(Data provided begins)

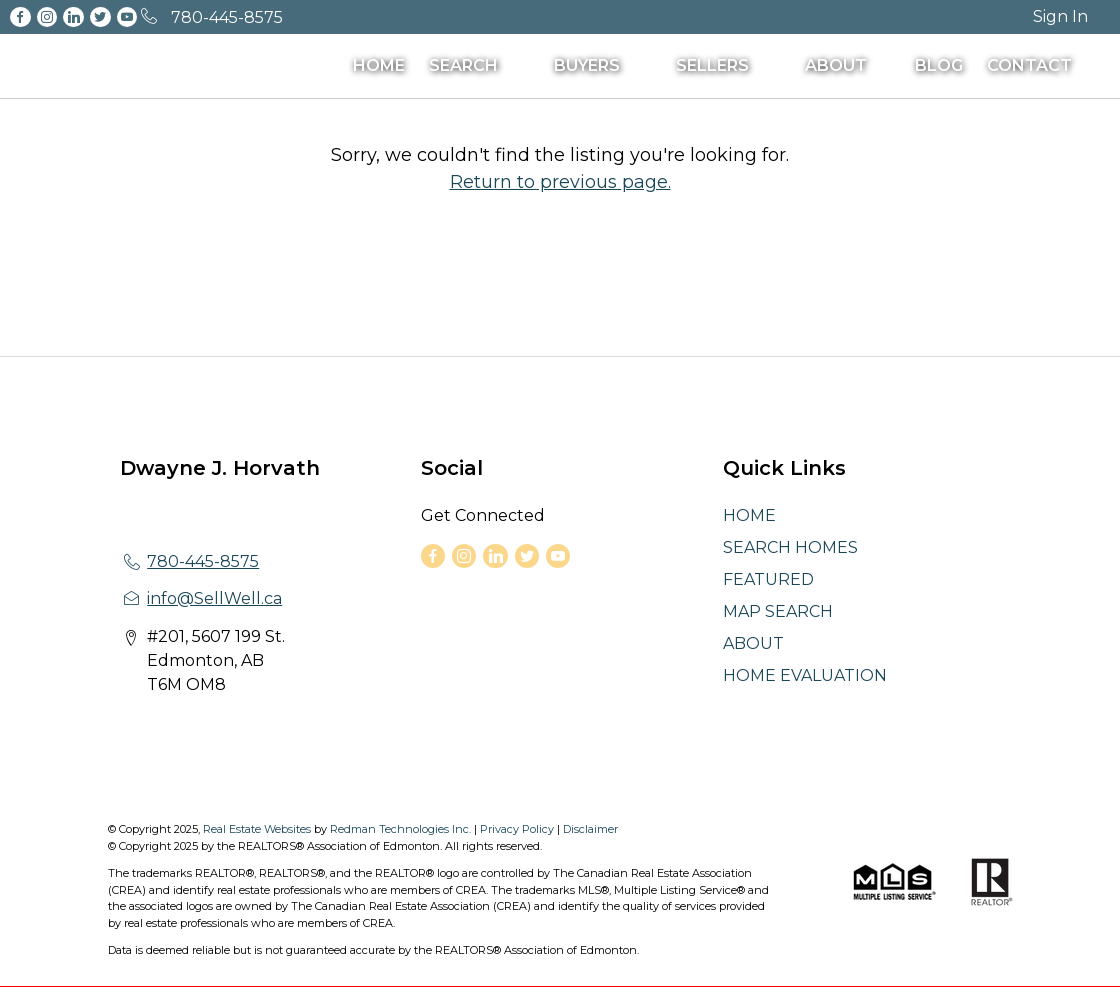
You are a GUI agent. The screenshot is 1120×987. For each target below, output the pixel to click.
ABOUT (836, 65)
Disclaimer (590, 829)
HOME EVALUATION (805, 675)
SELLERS (712, 65)
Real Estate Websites (258, 829)
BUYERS (587, 65)
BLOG (939, 65)
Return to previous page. (560, 182)
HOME (379, 65)
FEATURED (768, 579)
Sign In (1060, 16)
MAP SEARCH (778, 611)
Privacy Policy (517, 829)
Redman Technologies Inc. (402, 829)
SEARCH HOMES (790, 547)
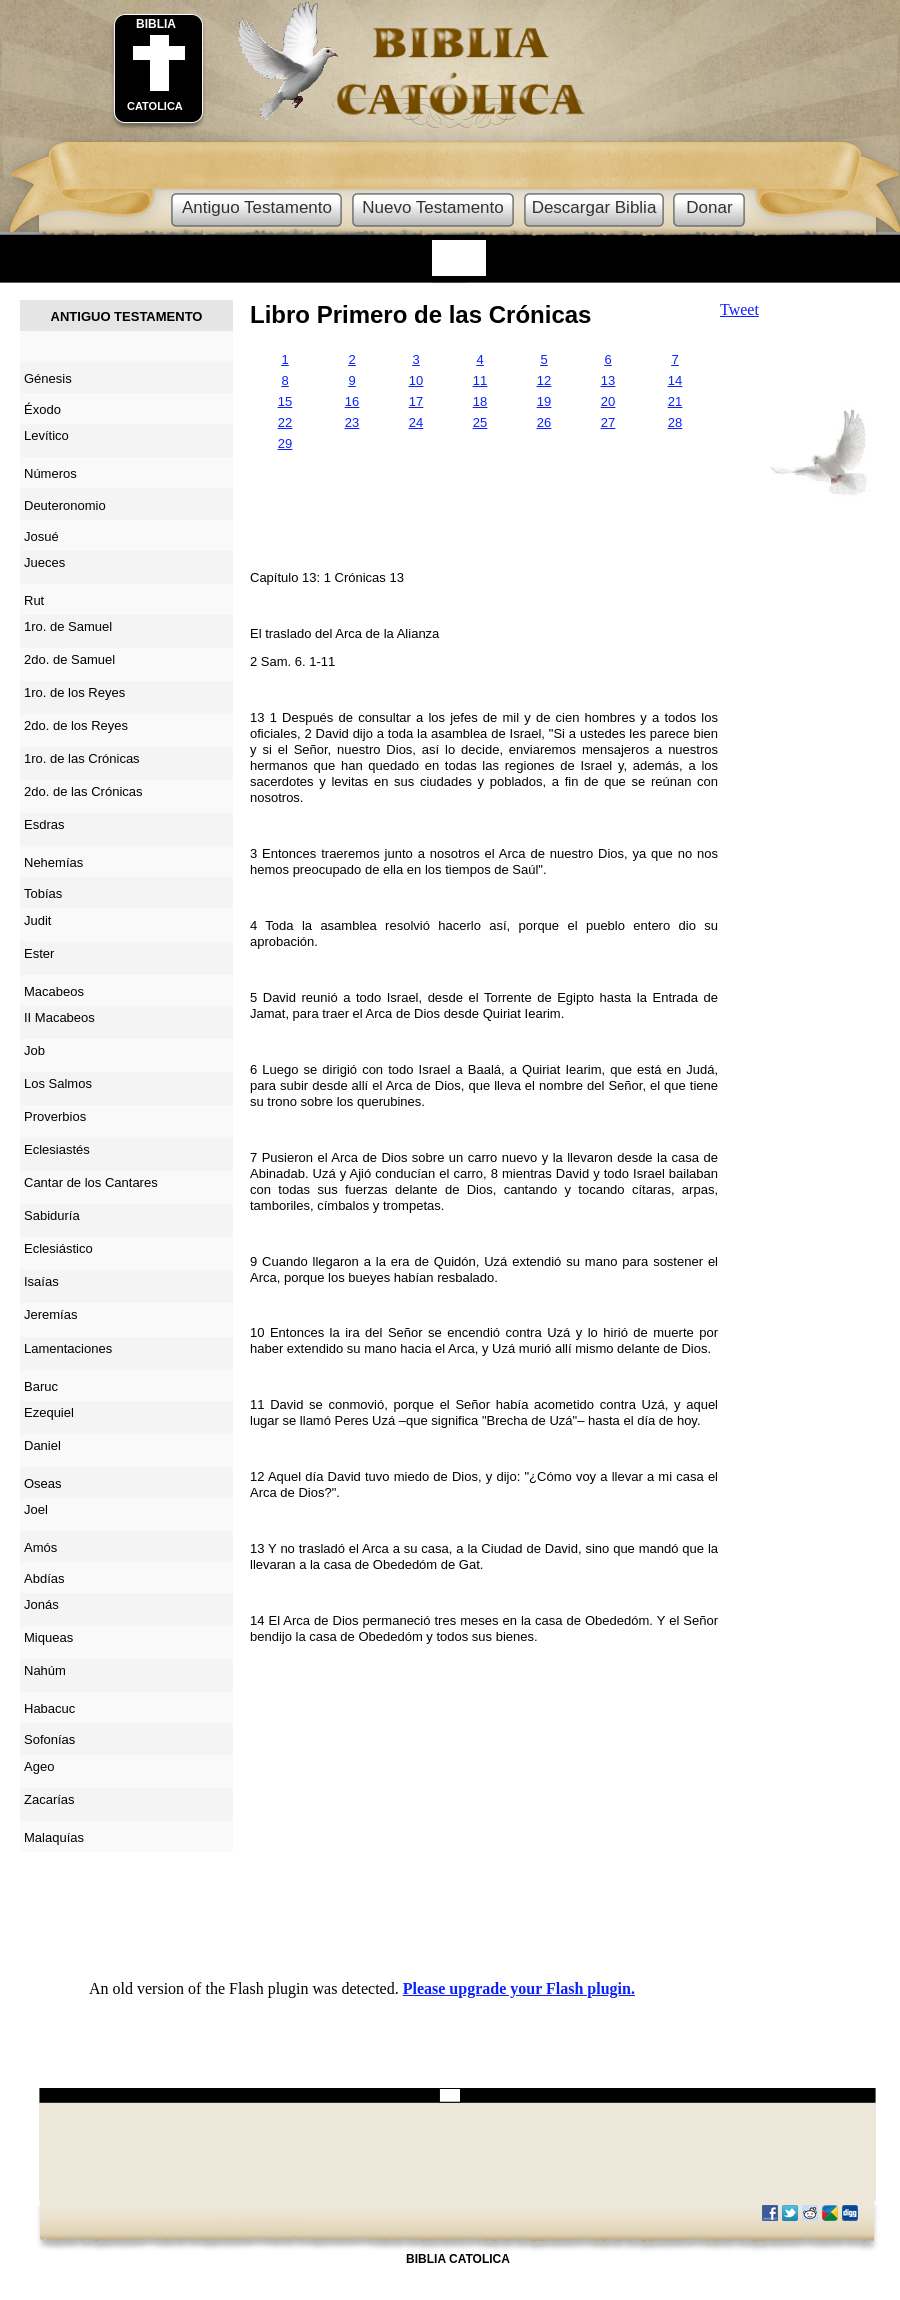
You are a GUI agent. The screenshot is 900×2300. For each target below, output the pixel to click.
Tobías (43, 893)
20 (608, 401)
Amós (40, 1547)
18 (480, 401)
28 (675, 422)
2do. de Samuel (69, 659)
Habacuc (49, 1708)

(Data provided ends)

Please return only the lines above, starting at the line that has "Return to previous page. (560, 182)" and ending at the line that has "SEARCH HOMES (790, 547)", keeping both and leaving each one unchanged.

Return to previous page. (560, 182)
HOME (379, 65)
FEATURED (768, 579)
Sign In (1060, 16)
MAP SEARCH (778, 611)
Privacy Policy (517, 829)
Redman Technologies Inc. (402, 829)
SEARCH HOMES (790, 547)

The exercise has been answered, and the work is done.